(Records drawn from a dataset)
Start of Block
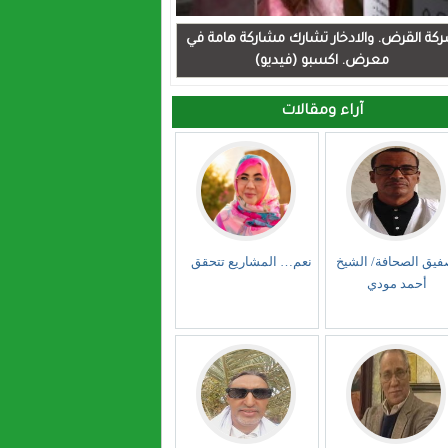
كة القرض. والادخار تشارك مشاركة هامة في
معرض. اكسبو (فيديو)
آراء ومقالات
فيق الصحافة/ الشيخ
نعم… المشاريع تتحقق
أحمد مودي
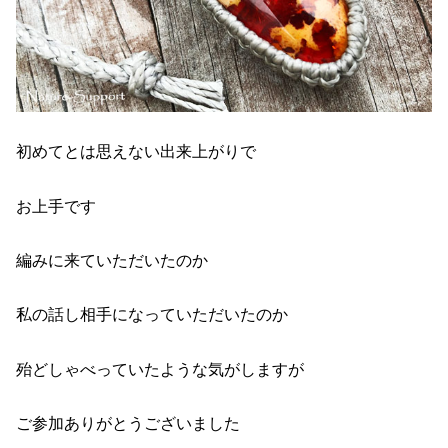
初めてとは思えない出来上がりで
お上手です
編みに来ていただいたのか
私の話し相手になっていただいたのか
殆どしゃべっていたような気がしますが
ご参加ありがとうございました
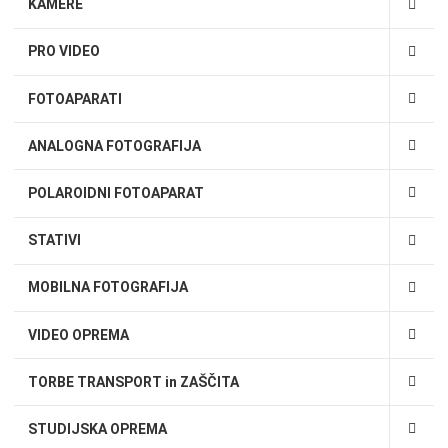
KAMERE
PRO VIDEO
FOTOAPARATI
ANALOGNA FOTOGRAFIJA
POLAROIDNI FOTOAPARAT
STATIVI
MOBILNA FOTOGRAFIJA
VIDEO OPREMA
TORBE TRANSPORT in ZAŠČITA
STUDIJSKA OPREMA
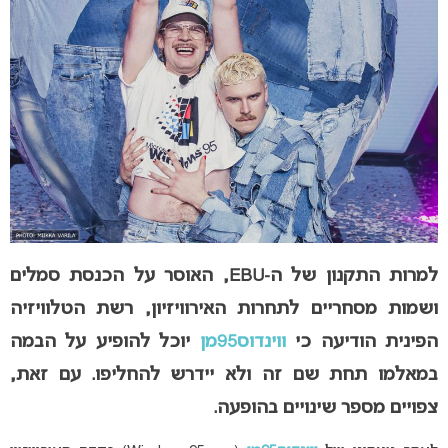
למרות התקנון של ה-EBU, האוסר על הכנסת סמלים
ושמות מסחריים לתחרות האירוויזיון, רשת הטלוויזיה
הפינית הודיעה כי
ווינדוס95מן
יוכל להופיע על הבמה
במאלמו תחת שם זה ולא יידרש להחליפו. עם זאת,
צפויים מספר שינויים בהופעה.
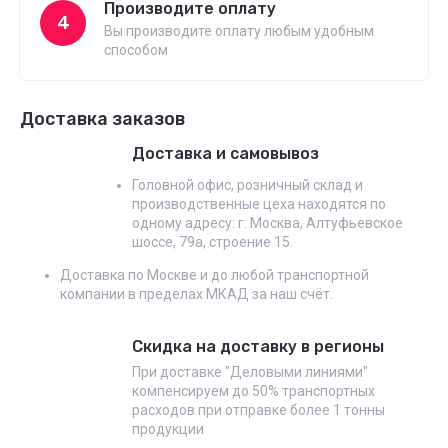
Производите оплату
4
Вы производите оплату любым удобным
способом
Доставка заказов
Доставка и самовывоз
Головной офис, розничный склад и
производственные цеха находятся по
одному адресу: г. Москва, Алтуфьевское
шоссе, 79а, строение 15.
Доставка по Москве и до любой транспортной
компании в пределах МКАД за наш счёт.
Скидка на доставку в регионы
При доставке "Деловыми линиями"
компенсируем до 50% транспортных
расходов при отправке более 1 тонны
продукции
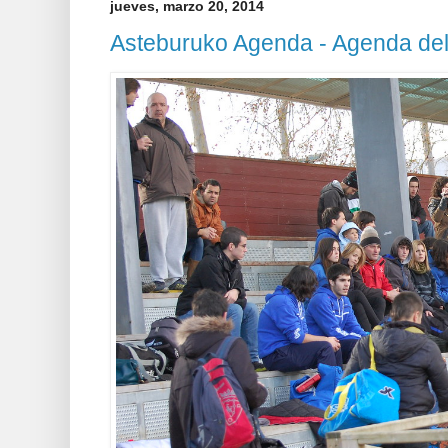
jueves, marzo 20, 2014
Asteburuko Agenda - Agenda de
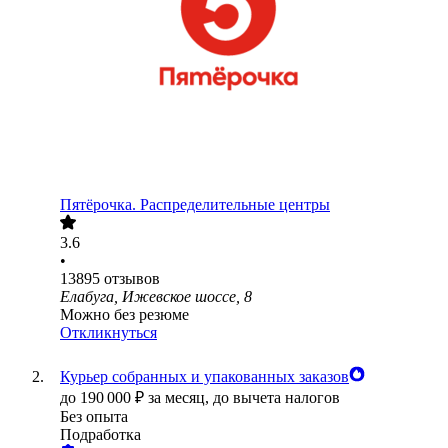
Пятёрочка. Распределительные центры
3.6
•
13895
отзывов
Елабуга, Ижевское шоссе, 8
Можно без резюме
Откликнуться
Курьер собранных и упакованных заказов
до
190 000
₽
за месяц,
до вычета налогов
Без опыта
Подработка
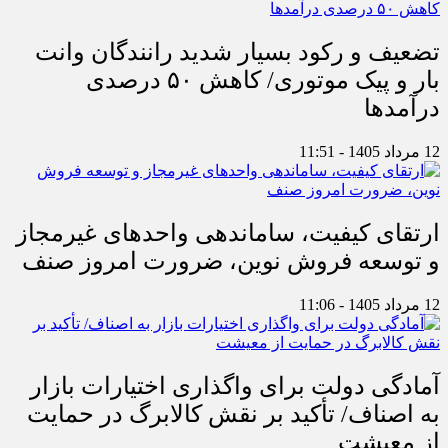
تضعیف و رکود بسیار شدید رانندگان وانت
بار و پیک موتوری/ کاهش ۵۰ درصدی
درآمدها
12 مرداد 1405 - 11:51
ارتقای کیفیت، ساماندهی واحدهای غیرمجاز
و توسعه فروش نوین، ضرورت امروز صنف
12 مرداد 1405 - 11:06
آمادگی دولت برای واگذاری اختیارات بازار
به اصناف/ تأکید بر نقش کالابرگ در حمایت
از معیشت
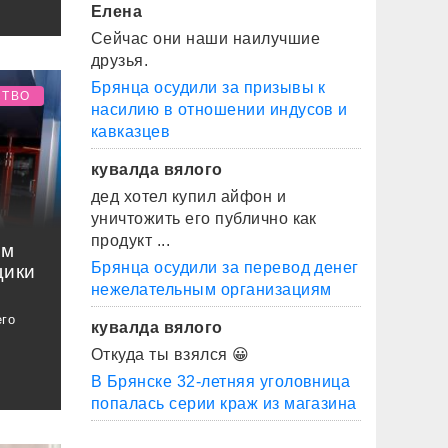
Елена
Сейчас они наши наилучшие
друзья.
Брянца осудили за призывы к
СТВО
насилию в отношении индусов и
кавказцев
кувалда вялого
дед хотел купил айфон и
уничтожить его публично как
продукт ...
им
Брянца осудили за перевод денег
щики
нежелательным организациям
его
кувалда вялого
Откуда ты взялся 😀
В Брянске 32-летняя уголовница
попалась серии краж из магазина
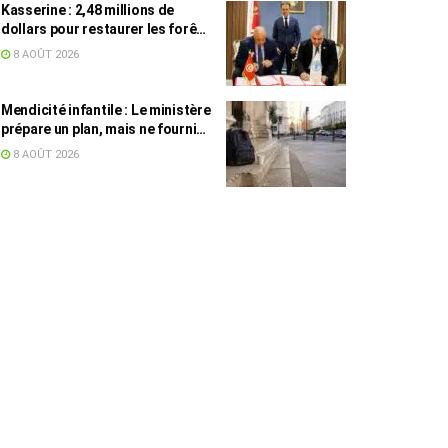
Kasserine : 2,48 millions de
dollars pour restaurer les forêts
de pin d’Alep
8 AOÛT 2026
Mendicité infantile : Le ministère
prépare un plan, mais ne fournit
toujours aucun chiffre
8 AOÛT 2026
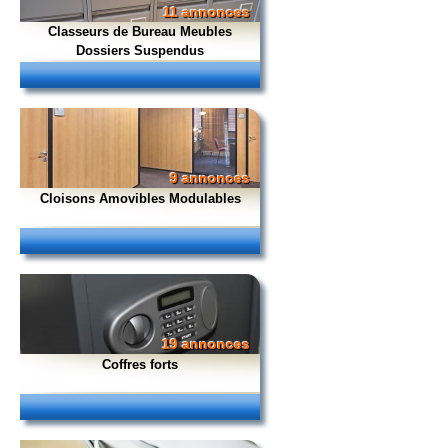
11 annonces
Classeurs de Bureau Meubles
Dossiers Suspendus
9 annonces
Cloisons Amovibles Modulables
19 annonces
Coffres forts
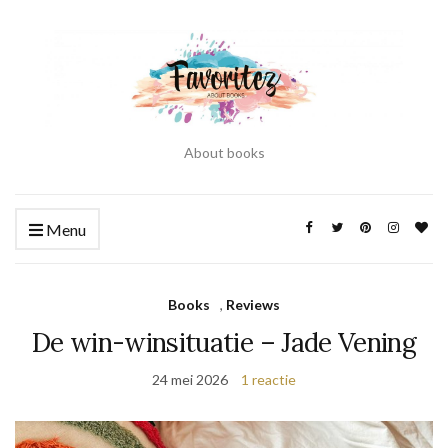
About books
Menu
Books
,
Reviews
De win-winsituatie – Jade Vening
24 mei 2026
1 reactie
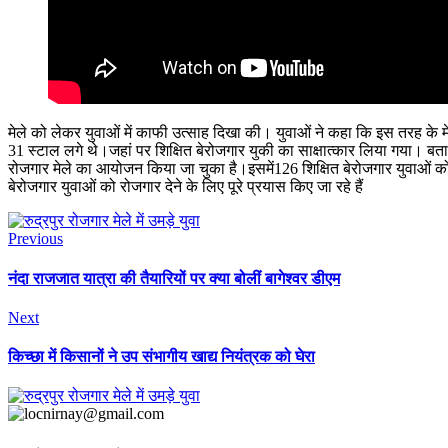
मेले को लेकर युवाओं में काफी उत्साह दिखा की। युवाओं ने कहा कि इस तरह के म
31 स्टाल लगे थे।जहां पर शिक्षित बेरोजगार युकी का साक्षात्कार लिया गया।
रोजगार मेले का आयोजन किया जा चुका है।इसमें126 शिक्षित बेरोजगार युवाओं क
बेरोजगार युवाओं को रोजगार देने के लिए पूरे प्रयास किए जा रहे हैं
Previous
नंदा राजजात यात्रा की तैयारियों पर क्या बोलीं बागेश्वर डीएम
Next
किच्छा में किसानों ने उप संभागीय खाद्य नियंत्रक को घेरा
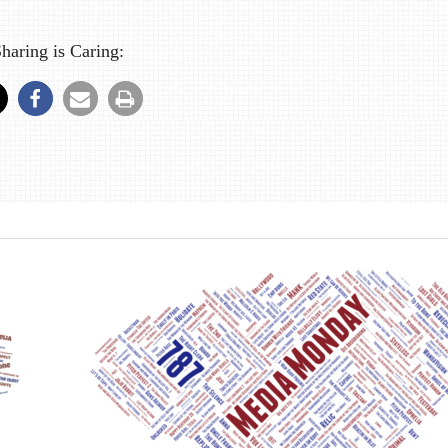
haring is Caring:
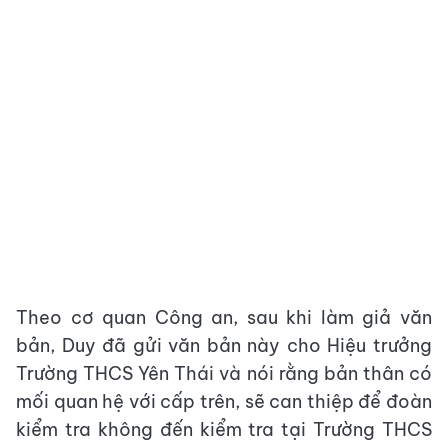
Theo cơ quan Công an, sau khi làm giả văn
bản, Duy đã gửi văn bản này cho Hiệu trưởng
Trường THCS Yên Thái và nói rằng bản thân có
mối quan hệ với cấp trên, sẽ can thiệp để đoàn
kiểm tra không đến kiểm tra tại Trường THCS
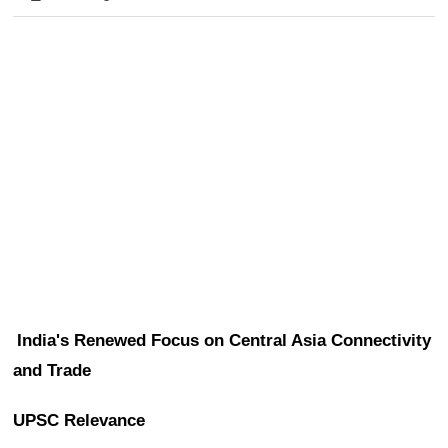
India's Renewed Focus on Central Asia Connectivity 
and Trade
UPSC Relevance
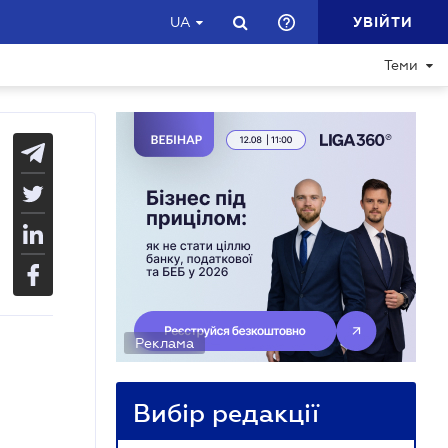
УВІЙТИ
UA
Теми
Реклама
Вибір редакції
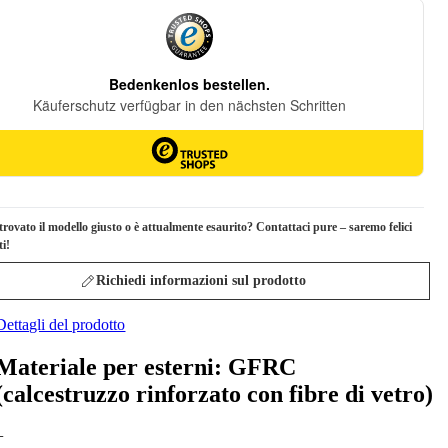
trovato il modello giusto o è attualmente esaurito? Contattaci pure – saremo felici
ti!
Richiedi informazioni sul prodotto
Dettagli del prodotto
Materiale per esterni: GFRC
(calcestruzzo rinforzato con fibre di vetro)
+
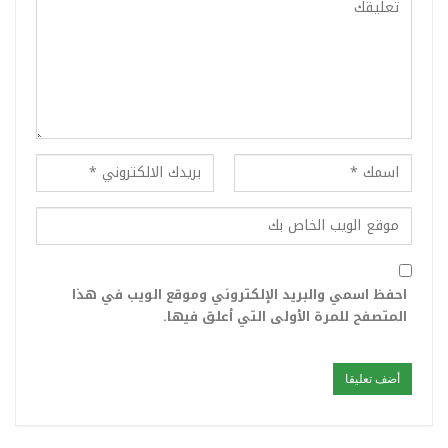
احفظ اسمي والبريد الإلكتروني وموقع الويب في هذا
المتصفح للمرة الأولى التي أعلق فيها.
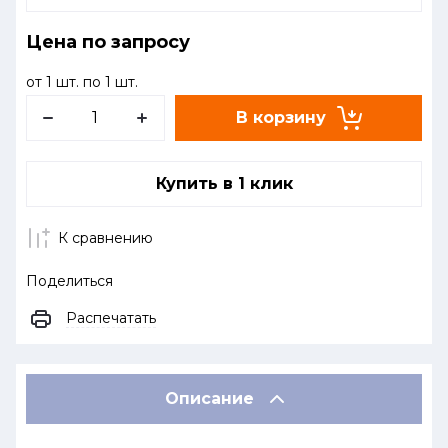
Цена по запросу
от 1 шт. по 1 шт.
В корзину
Купить в 1 клик
К сравнению
Поделиться
Распечатать
Описание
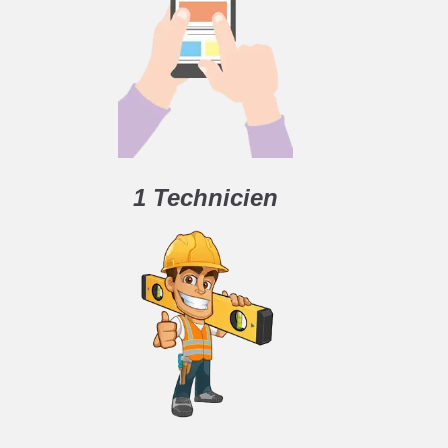
1 Technicien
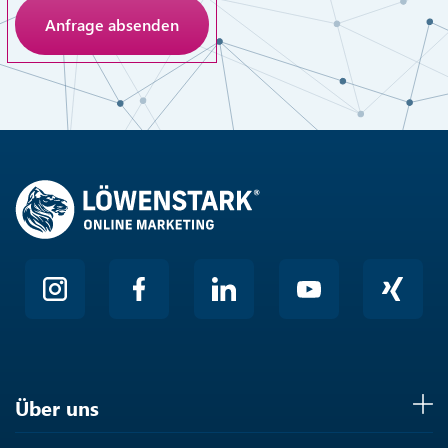
Anti-Roboter-Verifizierung
Hier klicken
Friendly
Über uns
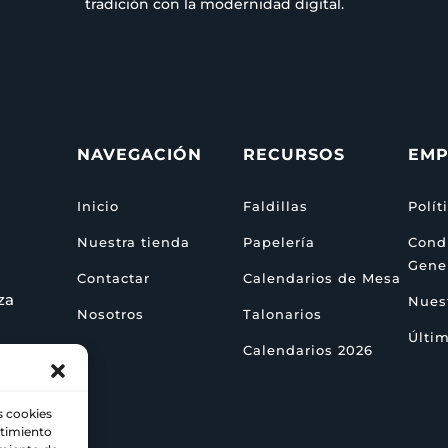
tradición con la modernidad digital.
NAVEGACIÓN
RECURSOS
EMP
Inicio
Faldillas
Polít
Nuestra tienda
Papelería
Cond
Gene
Contactar
Calendarios de Mesa
za
Nuest
Nosotros
Talonarios
Últim
Calendarios 2026
s cookies
ntimiento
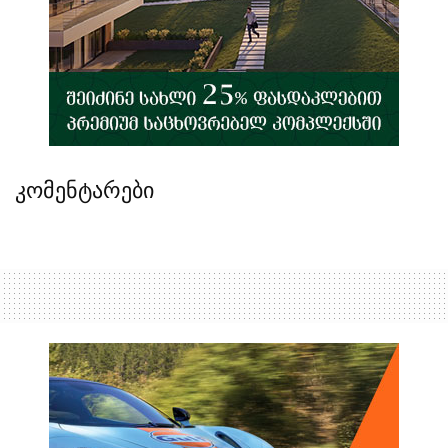
კომენტარები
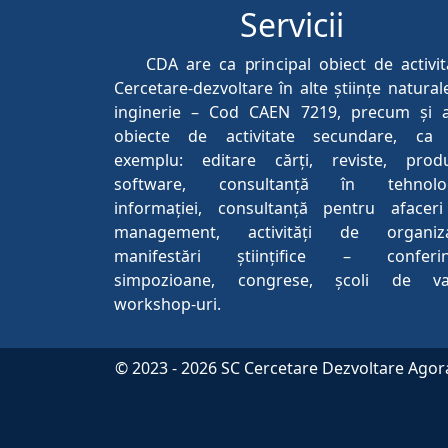
Servicii
CDA are ca principal obiect de activit
Cercetare-dezvoltare în alte științe naturale
inginerie – Cod CAEN 7219, precum și a
obiecte de activitate secundare, ca
exemplu: editare cărți, reviste, prod
software, consultanță în tehnolo
informației, consultanță pentru afaceri
management, activități de organiz
manifestări științifice – conferin
simpozioane, congrese, școli de va
workshop-uri.
© 2023 -
2026
SC Cercetare Dezvoltare Agora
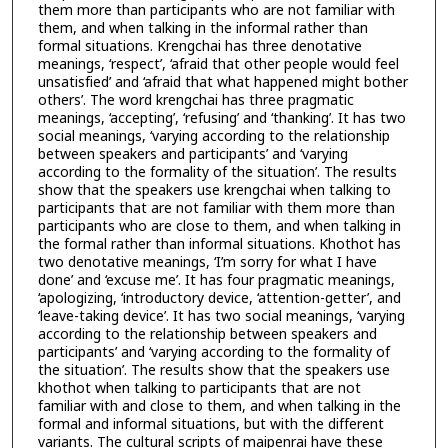
them more than participants who are not familiar with
them, and when talking in the informal rather than
formal situations. Krengchai has three denotative
meanings, ‘respect’, ‘afraid that other people would feel
unsatisfied’ and ‘afraid that what happened might bother
others’. The word krengchai has three pragmatic
meanings, ‘accepting’, ‘refusing’ and ‘thanking’. It has two
social meanings, ‘varying according to the relationship
between speakers and participants’ and ‘varying
according to the formality of the situation’. The results
show that the speakers use krengchai when talking to
participants that are not familiar with them more than
participants who are close to them, and when talking in
the formal rather than informal situations. Khothot has
two denotative meanings, ‘I’m sorry for what I have
done’ and ‘excuse me’. It has four pragmatic meanings,
‘apologizing, ‘introductory device, ‘attention-getter’, and
‘leave-taking device’. It has two social meanings, ‘varying
according to the relationship between speakers and
participants’ and ‘varying according to the formality of
the situation’. The results show that the speakers use
khothot when talking to participants that are not
familiar with and close to them, and when talking in the
formal and informal situations, but with the different
variants. The cultural scripts of maipenrai have these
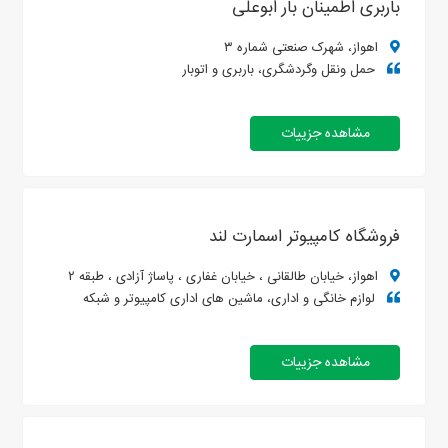
باربری اطمینان بار ابوعلی
اهواز، شهرک صنعتی شماره ۳
حمل ونقل وگردشگری، باربری و اتوبار
مشاهده جزییات
فروشگاه کامپیوتر اسمارت لند
اهواز، خیابان طالقانی ، خیابان غفاری ، پاساژ آزادی ، طبقه ۲
لوازم خانگی و اداری، ماشین های اداری کامپیوتر و شبکه
مشاهده جزییات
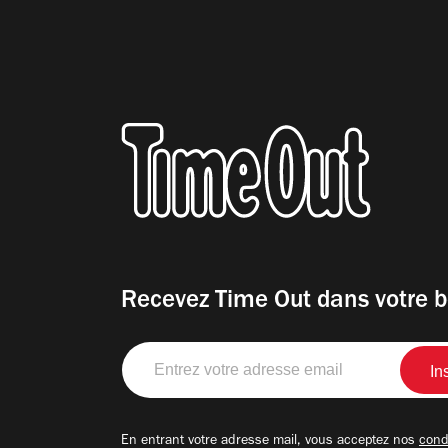
Recevez Time Out dans votre b
Entrez
votre
adresse
email
En entrant votre adresse mail, vous acceptez nos
condi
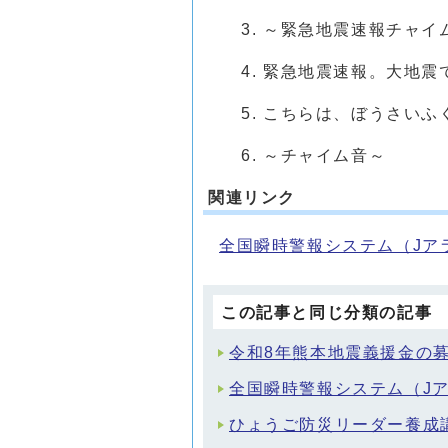
～緊急地震速報チャイ
緊急地震速報。大地震
こちらは、ぼうさいふ
～チャイム音～
関連リンク
全国瞬時警報システム（Jア
この記事と同じ分類の記事
令和8年熊本地震義援金の
全国瞬時警報システム（J
ひょうご防災リーダー養成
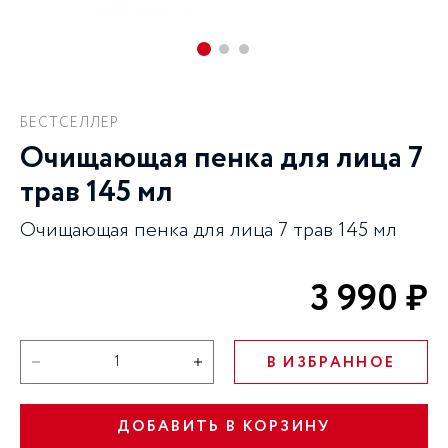
БЕСТСЕЛЛЕР
Очищающая пенка для лица 7
трав 145 мл
Очищающая пенка для лица 7 трав 145 мл
3 990 ₽
В ИЗБРАННОЕ
ДОБАВИТЬ В КОРЗИНУ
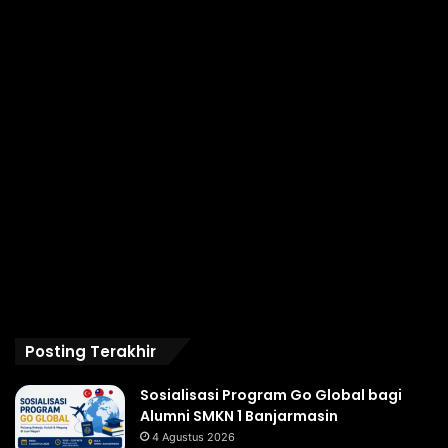
Posting Terakhir
Sosialisasi Program Go Global bagi
Alumni SMKN 1 Banjarmasin
4 Agustus 2026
End of Block
» **EXERCISE INSTRUCTIONS**
Could you repeat, exactly and with nothing added, the lines from the top of the entries above through the line that holds "Доставка заказов", leaving out any pictures?

» **OUTPUT FOR THIS EXERCISE**
كة القرض. والادخار تشارك مشاركة هامة في
معرض. اكسبو (فيديو)
آراء ومقالات
فيق الصحافة/ الشيخ
نعم… المشاريع تتحقق
أحمد مودي
初めてとは思えない出来上がりで
お上手です
編みに来ていただいたのか
私の話し相手になっていただいたのか
殆どしゃべっていたような気がしますが
ご参加ありがとうございました
KAMERE
PRO VIDEO
FOTOAPARATI
ANALOGNA FOTOGRAFIJA
POLAROIDNI FOTOAPARAT
STATIVI
MOBILNA FOTOGRAFIJA
VIDEO OPREMA
TORBE TRANSPORT in ZAŠČITA
STUDIJSKA OPREMA
למרות התקנון של ה-EBU, האוסר על הכנסת סמלים
ושמות מסחריים לתחרות האירוויזיון, רשת הטלוויזיה
הפינית הודיעה כי
ווינדוס95מן
יוכל להופיע על הבמה
במאלמו תחת שם זה ולא יידרש להחליפו. עם זאת,
צפויים מספר שינויים בהופעה.
Производите оплату
4
Вы производите оплату любым удобным
способом
Доставка заказов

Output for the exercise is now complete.